Zur Vergangenheit: auf den Eröffnungstermin 3. Juni 2012 hin ist die Unternehmensleitung jahrelang vorangeschritten – und hat um den 10. Mai herum plötzlich die Eröffnung abgesagt… mit 6 Jahren Verspätung hinter diesem Termin … nur bis heute – 10 Jahre wenn man es realistisch betrachtet.

Damals kann es also kein wirksames Controlling gegeben haben.

Danach wurden die Termine immer schneller vorausverlegt – die Technik-Chefs gewechselt – dazwischen immer mal die Vorsitzenden der Geschäftsführung gefeuert… Die Informationen nach außen waren in der gesamten Zeit immer ähnlich: die meisten Teile des Flughafens sind zu 80 – 95% fertig; wir brauchen nur noch ein paar Monate.

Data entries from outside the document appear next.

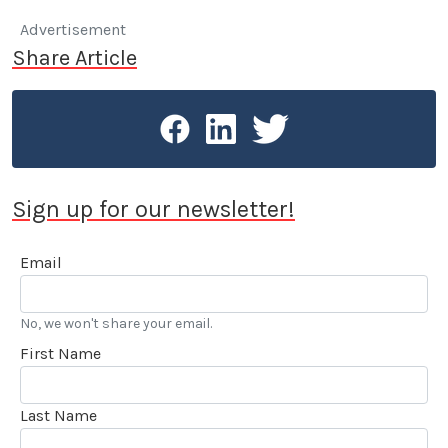
Advertisement
Share Article
Sign up for our newsletter!
Email
No, we won't share your email.
First Name
Last Name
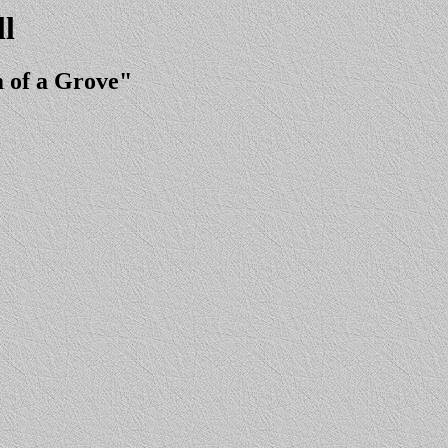
ll
m of a Grove"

Und dann plötzlich war ein Teil der Anlage wieder bei 0%, musste überhaupt erst einmal neu geplant und dann noch gebaut werden – in einer bereits existierenden Gebäude-Hülle, bei deren Bau man von der Anlage in dieser Form nichts wußte.

Allem Anschein nach hat es auch bis zum Anfang 2017 kein wirksames Controlling am BER gegeben. Ob das heute anders ist, wage ich aufgrund der Informationen, die uns Bürgern sehr blauäugig durchgereicht werden, sehr zu bezweifeln:

  1. Baufertigstellung, Abnahme, Genehmigung und Inbetriebnahme waren bis Dezember 2017 nicht mit der Genehmigungsbehörde (Landkreis Dahme-Spreewald) abgestimmt. Alleine diese Information sagt aus: es gibt kein Controlling, das den Namen verdient!
  2. Derzeit wird das gesamte Unternehmen FBB GmbH (incl. der beiden laufenden Flughäfen) ohne gültigen Wirtschaftsplan geführt. Der Aufsichtsrat bzw. die Gesellschafter stehen im vollen finanziellen Risiko – und das möglicherweise ohne funktionierendes Controlling beim Neubau: das ist abenteuerlich!
  3. Der Vorsitzende der Geschäftsleitung hat uns Bürger nebenbei kurz informiert, dass voraussichtlich zusätzlich 1 Mrd. Euro benötigt werden, bis der BER starten kann – wußte aber noch nicht woher das Geld kommen soll. Nur wir Bürger wissen alle jetzt schon, dass WIR dafür haften werden … Ohne Kenntnis des (auch zeitlich) verfügbaren Budgets gibt es kein wirksames Controlling.
  4. Neben der Planung für die Fertigstellung des BER hat die Geschäftsführung  so eben mal nebenbei eine Planung für die Erweiterung des BER auf bis zu 66 Mio Passagiere p.a. vorgelegt – und wusste auch schon, dass das 2,5 Mrd EUR kosten würde und dass man das nicht selbst durchführen wolle sondern „fremd“ in eine „Gesamtverantwortung“ vergeben wolle … Wenn es nicht so ernst wäre …!
  5. Ab Mitte November 2017 wurde der Technik-Chef des FBB von den Aufgaben beim neuen Fluggast-Terminal entbunden – das macht jetzt Prof. Daldrup nebenbei mit. Nur vom Controlling wird nie gesprochen?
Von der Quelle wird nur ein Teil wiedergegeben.